The 2030 Emission Reduction Plan sets out what actions the Federal government will take to meet Canada's 2030 GHG emissions reduction target, which is to reduce GHG emissions by 40-45% below 2005 levels. And make no mistake: this is a major undertaking. Consider that 2005 emissions were 739 million tonnes (Mt CO2e). This means the 2030 target is 406-443 Mt CO2e. In 2019 - the latest year for which economy-wide emissions data is available - emissions were 730 Mt CO2e - which means over a 14 year period, emissions have been reduced by only 9 Mt CO2e, or less than 2%. This is shown in the graph below.

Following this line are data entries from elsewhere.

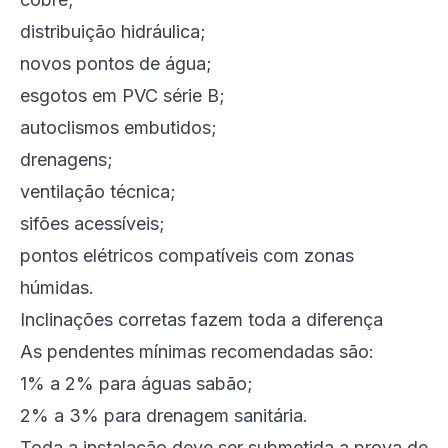
distribuição hidráulica;
novos pontos de água;
esgotos em PVC série B;
autoclismos embutidos;
drenagens;
ventilação técnica;
sifões acessíveis;
pontos elétricos compatíveis com zonas
húmidas.
Inclinações corretas fazem toda a diferença
As pendentes mínimas recomendadas são:
1% a 2% para águas sabão;
2% a 3% para drenagem sanitária.
Toda a instalação deve ser submetida a prova de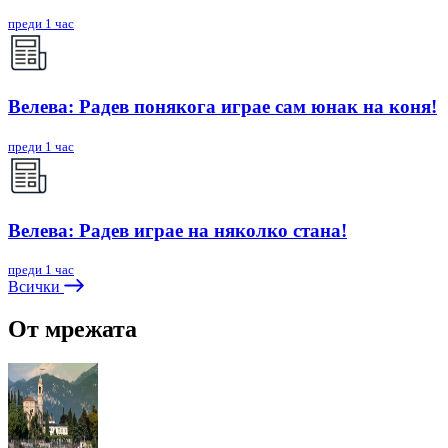
преди 1 час
Велева: Радев понякога играе сам юнак на коня!
преди 1 час
Велева: Радев играе на няколко стана!
преди 1 час
Всички
От мрежата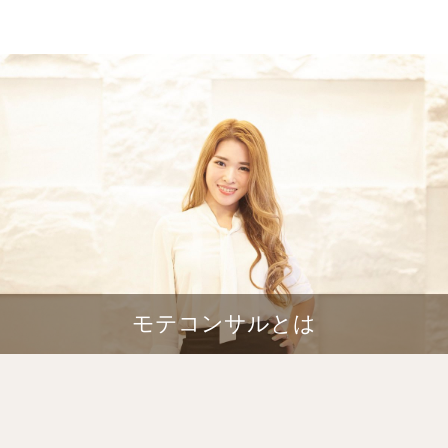
モテコンサルとは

As the Government put it themselves, reaching the target will therefore "require a significant increase in ambition across all economic sectors". As such, the plan includes a suite of actions across the following sectors

  • Buildings

  • Electricity

  • Heavy Industry

  • Oil and Gas

  • Transportation

  • Agriculture

  • Waste

However, it also includes a number of "economy wide" actions. The most significant of which is carbon pricing. This is given particular prominence in the plan and is explicitly identified to be "key" to achieving Canada's 2030 emission reduction target. Why? Because it will encourage decarbonization across all sectors of the economy.


Now, to return from this brief aside to our central question: what does the new Emissions Reduction Plan say about carbon pricing and the lofty goal of $170/tonne that was proposed in 2020? Check this out:


"Starting in 2023, the price will start rising by $15 per year until it reaches $170 per tonne in 2030."

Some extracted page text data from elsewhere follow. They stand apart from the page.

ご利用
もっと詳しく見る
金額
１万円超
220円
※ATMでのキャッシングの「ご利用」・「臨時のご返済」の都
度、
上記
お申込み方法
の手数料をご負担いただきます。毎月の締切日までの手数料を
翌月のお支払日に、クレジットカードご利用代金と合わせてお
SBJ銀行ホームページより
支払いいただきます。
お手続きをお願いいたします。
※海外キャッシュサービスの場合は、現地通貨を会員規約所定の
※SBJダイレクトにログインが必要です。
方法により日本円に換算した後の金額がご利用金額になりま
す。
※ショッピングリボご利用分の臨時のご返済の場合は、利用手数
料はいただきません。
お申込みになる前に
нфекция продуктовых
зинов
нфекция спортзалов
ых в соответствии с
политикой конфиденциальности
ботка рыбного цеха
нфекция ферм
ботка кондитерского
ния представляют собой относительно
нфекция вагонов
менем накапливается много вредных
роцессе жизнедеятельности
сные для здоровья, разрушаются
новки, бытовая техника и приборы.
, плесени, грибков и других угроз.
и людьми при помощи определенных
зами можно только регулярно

That's right. We just tripped a linguistic threshold and have moved from "proposing" to "will". That's a fairly major tightening of language and represents a considerable increase in certainty. However, this is politics, so it would be naïve to say that this is a guarantee - times change and so do political parties.


Perhaps recognizing this themselves, the new plan also briefly touches on three other connected issues regarding price certainty:

  1. Contracting price certainty - the plan floats the idea of guaranteeing carbon prices for investments through a contractual mechanism (known as CCFD, or "carbon contracts for differences" - yes, it's yet another acronym to remember!). The idea of CCFD is to future-proof low-carbon investments now against the possibility that planned price increases do not materialize (due to, for example, a change in Government), thus making it easier to make those investments. As the CBC reports, this idea is being welcomed by industry (see here). However, it seems that CCFD is likely only to apply to large capital investments so it does have the potential to create a two-tier carbon price environment, where large companies are protected from the fickle nature of political winds, but not smaller companies or individuals.

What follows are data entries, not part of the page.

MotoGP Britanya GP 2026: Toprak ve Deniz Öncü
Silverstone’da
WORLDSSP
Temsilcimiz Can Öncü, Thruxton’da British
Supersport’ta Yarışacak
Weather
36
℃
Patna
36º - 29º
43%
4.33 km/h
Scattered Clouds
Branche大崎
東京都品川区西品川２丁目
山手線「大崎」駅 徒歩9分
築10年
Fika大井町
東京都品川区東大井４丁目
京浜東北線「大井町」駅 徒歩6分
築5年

  2. Legislating the carbon price - no detail is provided, but the plan notes that the Government intends to "'[explore] legislative approaches to support a durable price on carbon pollution."

  3. Finally, its important to remember that in most of Canada, the system that regulates carbon pricing for industry - the Output Based Pricing System (OBPS) - isn't actually the Federal system but "equivalent" provincial regulations (such as TIER in Alberta, for example). While there is no guarantee that provinces will adopt the same pricing approach (there are other ways to demonstrate equivalency) - however, the Federal Emissions Reduction Plan notes "that provinces and territories [will need to] update their carbon pollution pricing systems where necessary to align with the strengthened benchmark [the increased carbon price]", indicating that their negotiating position is to expect price matching within the provincial systems.

In summary, is $170/tonne by 2030 now a certainty? While that might be a stretch, it is a lot more likely than it was, and it does seem almost certain that in the near term the price the "polluter pays" is only going to get higher and higher.